I joined the Open University as a Lecturer in Popular Music in 2020. Prior to this, I held a position in the University of Lincoln's School of Film and Media, where I taught on Sound and Music Production and Media Studies degree programmes. I gained my PhD in 2014 from Newcastle University's International Centre for Music Studies. I also hold a BA (Hons) in Music/Popular Music and an MA in Musicology from the University of Liverpool.
My research concerns the gendered, affective and sociopolitical dimensions of music, sonic media and auditory culture. My monograph Beyond Unwanted Sound: Noise, Affect and Aesthetic Moralism was published by Bloomsbury in 2017 and I am the co-editor of Sound, Music, Affect: Theorizing Sonic Experience (Bloomsbury, 2013). Other recent publications have appeared in Contemporary Music Review, Textual Practice and Parallax.
I am the Primary Investigator of the AHRC-funded project Tinnitus, Auditory Knowledge and the Arts, which explores how the arts might help to enrich understandings of tinnitus and the diverse ways it affects listeners. I am also the co-founder (with Annie Goh) of Sonic Cyberfeminisms, an ongoing project that critically and creatively interrogates the relationship between gender, sound, technology and feminist practice.

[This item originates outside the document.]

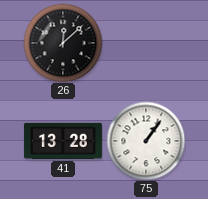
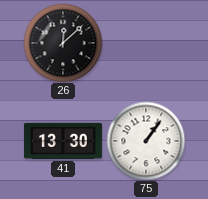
41: 13:28 -> 13:30
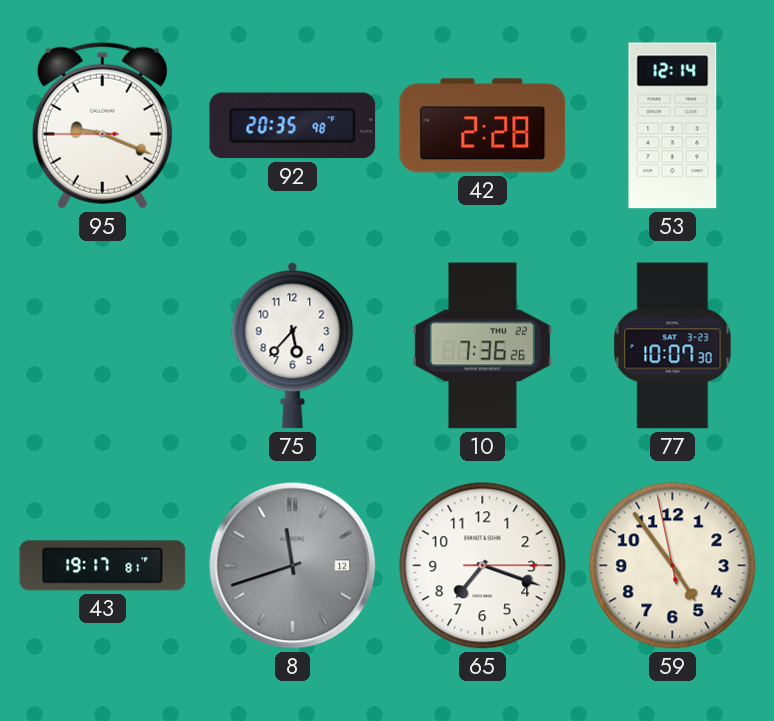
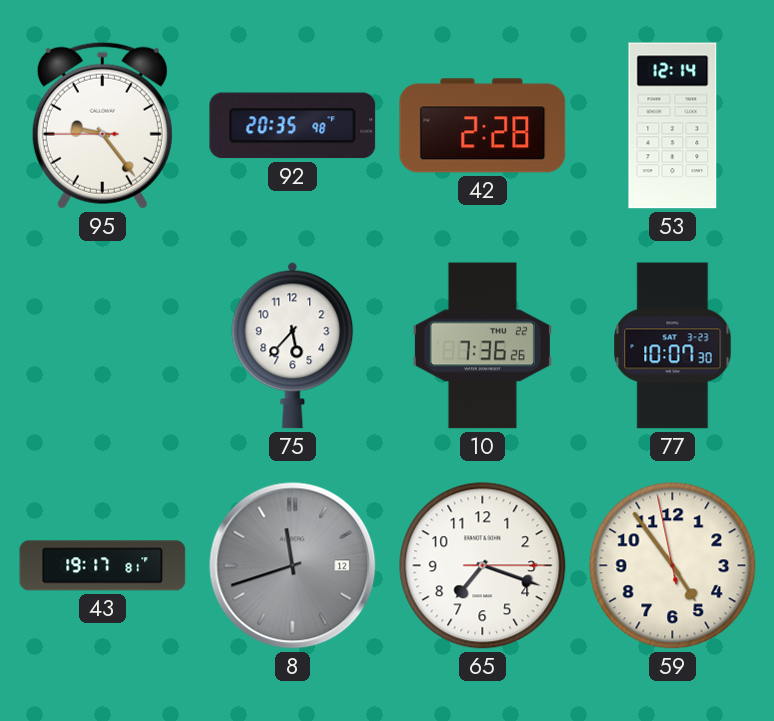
95: 9:18 -> 9:23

My research has been presented internationally in public and academic forums, including on BBC Radio 4's Thinking Allowed; at music festivals including CTM (Berlin), MUTEK (Montreal), DICE (Berlin) and Noiseexistance (Hamburg); at cultural institutions including the British Library, Tate Liverpool and the ICA; and as keynote presentations for the Punk Scholars Network, The Future Sound of Pop Music conference and for Capacious: Affect Inquiry/Making Space conference. I will be delivering the keynote Peter le Huray lecture at the Royal Musical Association’s 2020 Annual Conference.